(Records from a data collection)
---*---

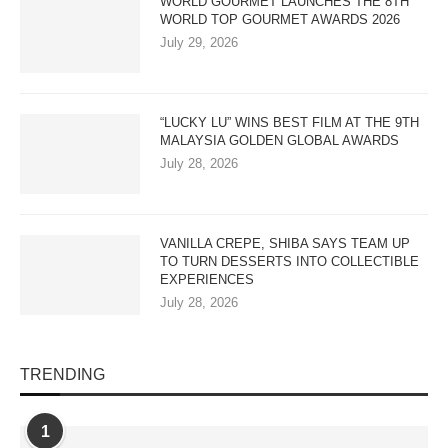
WORLD GOURMET LAUNCHES THE 8TH
WORLD TOP GOURMET AWARDS 2026
July 29, 2026
“LUCKY LU” WINS BEST FILM AT THE 9TH
MALAYSIA GOLDEN GLOBAL AWARDS
July 28, 2026
VANILLA CREPE, SHIBA SAYS TEAM UP
TO TURN DESSERTS INTO COLLECTIBLE
EXPERIENCES
July 28, 2026
TRENDING
1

---*---

__TASK GOAL__: Please write out exactly the line containing "MALAYSIA GOLDEN GLOBAL AWARDS" and every line after it through the end of the records, nothing more.

__ANSWER TO THIS PROBLEM__:
MALAYSIA GOLDEN GLOBAL AWARDS
July 28, 2026
VANILLA CREPE, SHIBA SAYS TEAM UP
TO TURN DESSERTS INTO COLLECTIBLE
EXPERIENCES
July 28, 2026
TRENDING
1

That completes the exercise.